Neden;
-“Ne zamandır görünmüyor” dediğim sanatçı, sunucu, takımından herhangi bir kişi, ne zamandır seyretmiyorum dediğim her hangi bir film, anında ekranda karşıma çıkar; ya da aklımdan geçirdiğim herhangi bir tanıdık anında telefonu çaldırır da, neden deli gibi Altınoluk’ tan almak istediğim evi her gün sayıkladığım halde, bir imkan doğmaz?
-Ne zaman evden çıkarken aynada kendimi beğenmiş olsam, neden dış kapı merdivenlerinde tökezlenir, ne zaman kalabalıklarda vitrin camına yan yan bakıp görüntüm hoşuma gitse, neden anında ayağım burkulur ya da bir şeye takılır sendelerim? Birazcık kibir benim de hakkım değil mi?
-Her sabah çayı demledikten sonra çaydanlığı ocağın küçük gözüne alacak kadar akıllıyım da, neden büyük ocağı söndürmeyi akıl edemem bir türlü? Hatta (bazen) küçük gözü yakmayı da unutmuş olurum?
-Çok gerekli bir şey için oflaya poflaya gittiğim marketten, neden elim kolum poşetlerle dolu ama o gerekli şeyi unutmuş olarak dönerim?
-“Komedi dükkanı” nın en komik bölümlerini tek başıma gülmekten çatlayarak seyrettiğim halde, neden “ çok komik bak çok güleceksin” diyerek Can’ ı zorla ekran karşısına oturttuğumda en berbat bölümlerine denk gelip, Can’ ın “bu mudur” bakışlarına maruz kalırım?

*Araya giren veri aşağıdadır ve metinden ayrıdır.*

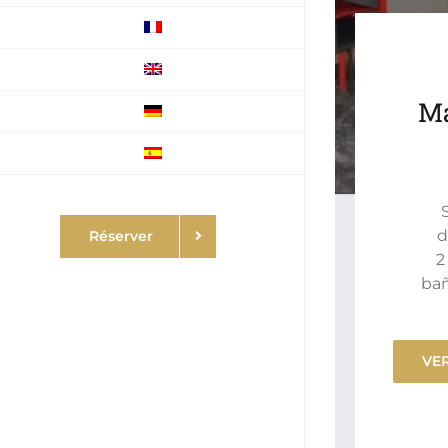
Ma
d
Réserver
2
bañ
VE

-Doktor merdiven çıkmayı ve inmeyi yasak ettiği halde, neden cereyanlar kesildiğidiğinde, saati geldi diye, bir küçük fincan kahve içebilmek için tam sekiz kat aşağı kız kardeşime trabzana tutuna tutuna inmeyi göze alırım? ( Evde kahve, cezve ve fincan da varken üstelik.)
-Dostlarıma fazla kilolarımdan şikayet ettiğimde, “yok ayol, sen de taktın kafayı kiloya, gaaayet iyisin" dedikleri halde, neden rejim yapıp birkaç kilo vermişken rastladığımda, dehşetle “Asumaaan? Sen kilo mu aldın, yoksa bu kıyafet mi seni şişman gösteriyor” derler?
-Aptalca ve sık sık “ ben yengeç burcuyum, ben alınganım” muhabbetini yapan ben, bunu kullanarak en alakasız zamanlarda aleyhime çevirip “ sen zaten kendin söylersin sen alınganın tekisin “ diye prim yapan insanlarla çok sık karşılaştığım halde, neden dersimi alıp bu muhabbetten vazgeçmem?
-Ne zaman, ben çok güzel tavla oynarım. İlkokul üçteyken Adıyaman Valisini yenmiştim diyerek tavlanın başına otursam neden mutlaka yenilirim ya da neden vali amucamın bana muhtemelen mahsuscuktan yenildiğini bir türlü kabul etmek istemem?
-Pazartesi’ den Cuma’ ya her sabah en erken onda “yalar saat” hüviyetinde elimi kolumu yalayarak uyandıran Paçoz, neden Cumartesi ve Pazar günleri “havlar saat” hüviyetine bürünüp, sabahın yedisinde benimle birlikte bütün komşuları uyandırır?